Woman loses damages claim over BreastCheck screening
Liability for substantial costs of action by Siobhán Freeney to be decided at a later date
Photograph: Nick Bradshaw
A woman who sued for damages over her BreastCheck screening at a mobile unit has lost her High Court action. Liability for the substantial costs of the 14-day action by Siobhán Freeney will be decided at a later date.
Ms Justice Niamh Hyland found Ms Freeney’s cancer was a true interval cancer in that it showed normal or benign features in the screening mammogram. Therefore, the reporting of that 2015 mammogram as normal was not negligent, the judge ruled.
Having regard to Ms Freeney’s clinical presentation and the guidelines on clinical recall, the judge also found the HSE had acted appropriately in not identifying Ms Freeney for clinical recall following her screening in June 2015.
Ms Freeney, she noted, is at present cancer free. Represented by Jeremy Maher SC, instructed by solicitor Cian O’Carroll, Ms Freeney (59), Clonattin, Gorey, Co Wexford had sued the HSE alleging failure to refer her for further assessment including ultrasound examination on June 17th, 2015.
She further claimed there was failure to advise, treat and care for her in a proper skilful, diligent, and careful manner and to use reasonable care, skill and judgment when reviewing her June 17th, 2015 mammogram. She claimed failure to identify that features in her mammogram of her right breast were suspicious of cancer and she was allegedly deprived of the opportunity of timely and effective investigation and management of her condition.
All the claims were denied.
In a judgment on Friday delivered electronically, Ms Justice Hyland said Ms Freeney was undoubtedly very breast-aware going for her mammograms at two yearly intervals and checking her breasts regularly. She had a mammogram in June 2015 that was reported as clear. She was diagnosed with breast cancer in December 2015 after she identified symptoms and went to her GP and was referred for further assessment.
The judge said this was undoubtedly a very difficult time for Ms Freeney as was her subsequent treatment over the following months. She underwent chemotherapy and a mastectomy of her right breast but, happily, her treatment was successful and Ms Freeney is at present free of cancer, the judge said.

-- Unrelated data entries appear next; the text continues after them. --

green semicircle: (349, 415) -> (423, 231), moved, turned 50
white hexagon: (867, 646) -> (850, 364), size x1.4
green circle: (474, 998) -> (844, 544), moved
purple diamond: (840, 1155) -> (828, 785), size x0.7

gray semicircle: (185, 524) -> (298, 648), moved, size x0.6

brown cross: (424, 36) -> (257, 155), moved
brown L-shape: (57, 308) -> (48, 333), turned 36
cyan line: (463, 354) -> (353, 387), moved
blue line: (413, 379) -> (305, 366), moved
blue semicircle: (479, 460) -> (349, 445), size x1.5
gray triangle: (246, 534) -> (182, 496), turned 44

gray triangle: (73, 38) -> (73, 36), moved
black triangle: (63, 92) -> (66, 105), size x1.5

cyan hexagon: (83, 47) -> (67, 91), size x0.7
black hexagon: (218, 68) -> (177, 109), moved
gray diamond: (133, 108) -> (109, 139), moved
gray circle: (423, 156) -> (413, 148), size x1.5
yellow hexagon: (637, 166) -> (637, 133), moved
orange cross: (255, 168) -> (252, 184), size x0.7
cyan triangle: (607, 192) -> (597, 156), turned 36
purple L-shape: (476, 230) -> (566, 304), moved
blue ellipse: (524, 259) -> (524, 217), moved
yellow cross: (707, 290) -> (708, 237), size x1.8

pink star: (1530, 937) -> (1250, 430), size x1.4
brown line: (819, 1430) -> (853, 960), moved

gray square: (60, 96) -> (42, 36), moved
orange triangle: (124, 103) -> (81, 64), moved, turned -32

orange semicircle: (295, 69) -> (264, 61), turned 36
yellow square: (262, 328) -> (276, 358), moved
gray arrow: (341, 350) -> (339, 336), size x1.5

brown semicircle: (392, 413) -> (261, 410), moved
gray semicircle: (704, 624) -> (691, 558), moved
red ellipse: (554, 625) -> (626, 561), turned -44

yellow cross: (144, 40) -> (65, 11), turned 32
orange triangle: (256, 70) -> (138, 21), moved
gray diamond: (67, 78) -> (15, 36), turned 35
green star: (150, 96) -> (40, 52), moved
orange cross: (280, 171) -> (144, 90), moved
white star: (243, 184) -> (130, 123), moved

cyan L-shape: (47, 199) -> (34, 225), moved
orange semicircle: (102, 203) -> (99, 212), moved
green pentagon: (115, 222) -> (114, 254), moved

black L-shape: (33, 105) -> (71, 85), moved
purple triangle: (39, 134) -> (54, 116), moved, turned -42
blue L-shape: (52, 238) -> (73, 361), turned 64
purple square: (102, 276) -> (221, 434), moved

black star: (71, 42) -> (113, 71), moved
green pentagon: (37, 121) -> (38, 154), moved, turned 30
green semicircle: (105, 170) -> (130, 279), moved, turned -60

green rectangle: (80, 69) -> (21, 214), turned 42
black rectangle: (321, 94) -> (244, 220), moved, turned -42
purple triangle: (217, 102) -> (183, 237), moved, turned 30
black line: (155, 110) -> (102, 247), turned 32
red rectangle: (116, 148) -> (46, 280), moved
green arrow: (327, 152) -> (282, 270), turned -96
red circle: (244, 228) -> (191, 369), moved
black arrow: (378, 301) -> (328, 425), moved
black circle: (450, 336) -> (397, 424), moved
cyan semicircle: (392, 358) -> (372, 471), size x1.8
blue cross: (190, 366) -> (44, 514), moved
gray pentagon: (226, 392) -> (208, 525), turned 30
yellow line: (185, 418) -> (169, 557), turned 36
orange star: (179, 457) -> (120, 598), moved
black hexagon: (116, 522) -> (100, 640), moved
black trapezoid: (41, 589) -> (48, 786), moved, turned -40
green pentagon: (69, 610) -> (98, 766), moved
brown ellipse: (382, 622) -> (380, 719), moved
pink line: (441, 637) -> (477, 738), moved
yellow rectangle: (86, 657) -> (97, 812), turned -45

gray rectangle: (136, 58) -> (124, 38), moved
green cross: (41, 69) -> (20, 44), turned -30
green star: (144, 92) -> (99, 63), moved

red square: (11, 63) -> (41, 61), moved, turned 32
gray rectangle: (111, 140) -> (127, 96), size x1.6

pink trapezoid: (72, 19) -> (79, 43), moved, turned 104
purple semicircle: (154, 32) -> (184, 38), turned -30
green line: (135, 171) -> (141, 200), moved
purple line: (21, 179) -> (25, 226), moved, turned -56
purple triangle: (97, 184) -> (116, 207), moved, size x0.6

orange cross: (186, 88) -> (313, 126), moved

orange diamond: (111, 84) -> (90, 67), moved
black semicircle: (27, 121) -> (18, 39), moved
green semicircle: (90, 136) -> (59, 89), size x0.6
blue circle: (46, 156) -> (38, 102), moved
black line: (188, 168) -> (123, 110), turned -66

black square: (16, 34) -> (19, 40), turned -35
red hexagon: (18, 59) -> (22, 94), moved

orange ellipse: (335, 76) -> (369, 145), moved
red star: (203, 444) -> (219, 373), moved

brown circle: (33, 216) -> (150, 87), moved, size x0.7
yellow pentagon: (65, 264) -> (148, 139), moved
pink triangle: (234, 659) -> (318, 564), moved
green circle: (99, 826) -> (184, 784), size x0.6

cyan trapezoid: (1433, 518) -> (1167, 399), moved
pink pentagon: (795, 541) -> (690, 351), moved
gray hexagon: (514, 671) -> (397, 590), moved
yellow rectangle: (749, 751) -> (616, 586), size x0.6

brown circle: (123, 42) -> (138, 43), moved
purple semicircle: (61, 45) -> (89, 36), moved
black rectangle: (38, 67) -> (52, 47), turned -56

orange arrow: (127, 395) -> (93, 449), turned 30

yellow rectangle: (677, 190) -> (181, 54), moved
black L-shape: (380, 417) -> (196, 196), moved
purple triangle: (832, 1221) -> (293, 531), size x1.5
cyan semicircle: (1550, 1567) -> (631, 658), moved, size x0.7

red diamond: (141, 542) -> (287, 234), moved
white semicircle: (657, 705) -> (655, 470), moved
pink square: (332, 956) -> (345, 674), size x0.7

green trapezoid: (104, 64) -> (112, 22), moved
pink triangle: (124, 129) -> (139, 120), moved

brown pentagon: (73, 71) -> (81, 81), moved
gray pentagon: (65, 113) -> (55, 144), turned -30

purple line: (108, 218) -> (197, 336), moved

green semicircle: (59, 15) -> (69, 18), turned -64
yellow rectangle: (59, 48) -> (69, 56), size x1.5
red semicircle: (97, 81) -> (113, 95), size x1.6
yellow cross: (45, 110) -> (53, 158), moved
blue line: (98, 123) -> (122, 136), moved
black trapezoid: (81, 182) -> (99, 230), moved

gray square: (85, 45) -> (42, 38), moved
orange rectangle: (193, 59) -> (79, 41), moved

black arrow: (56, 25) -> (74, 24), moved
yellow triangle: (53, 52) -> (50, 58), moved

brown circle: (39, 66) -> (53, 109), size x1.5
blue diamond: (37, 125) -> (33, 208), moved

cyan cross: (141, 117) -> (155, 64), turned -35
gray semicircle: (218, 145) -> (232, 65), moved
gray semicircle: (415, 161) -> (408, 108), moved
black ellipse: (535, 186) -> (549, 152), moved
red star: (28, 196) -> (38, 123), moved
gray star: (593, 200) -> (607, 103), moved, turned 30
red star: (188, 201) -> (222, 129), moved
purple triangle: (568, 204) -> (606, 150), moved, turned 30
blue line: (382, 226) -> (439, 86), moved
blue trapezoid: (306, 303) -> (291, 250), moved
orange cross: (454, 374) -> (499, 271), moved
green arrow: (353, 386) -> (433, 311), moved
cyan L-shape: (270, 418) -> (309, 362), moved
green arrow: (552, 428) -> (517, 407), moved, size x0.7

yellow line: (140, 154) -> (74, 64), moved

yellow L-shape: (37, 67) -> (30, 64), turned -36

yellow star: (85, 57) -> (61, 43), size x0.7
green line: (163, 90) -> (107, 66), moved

Ms Justice Hyland found, on the balance of probabilities, Ms Freeney had at the screening identified what she felt was an existing issue and not a new area of concern, referred to cysts and did not identify she felt a lump and had identified she felt something in her right breast. The judge concluded a note had correctly been made of what Ms Freeney said, rather than making a clinical recall, since Ms Freeney had not identified symptoms requiring recall under the guidelines.
Accordingly, the allegation of negligence was not made out, the judge held. She found, as a matter of fact, Ms Freeney did not alert the radiographer to a new cyst or abnormality and the radiographer correctly did not therefore consider her symptom to come within the guidelines and so did not clinically recall Ms Freeney.
The radiologists were therefore entitled to proceed on the assumption the cyst felt by Ms Freeney was not new and therefore not a basis for recall, she said.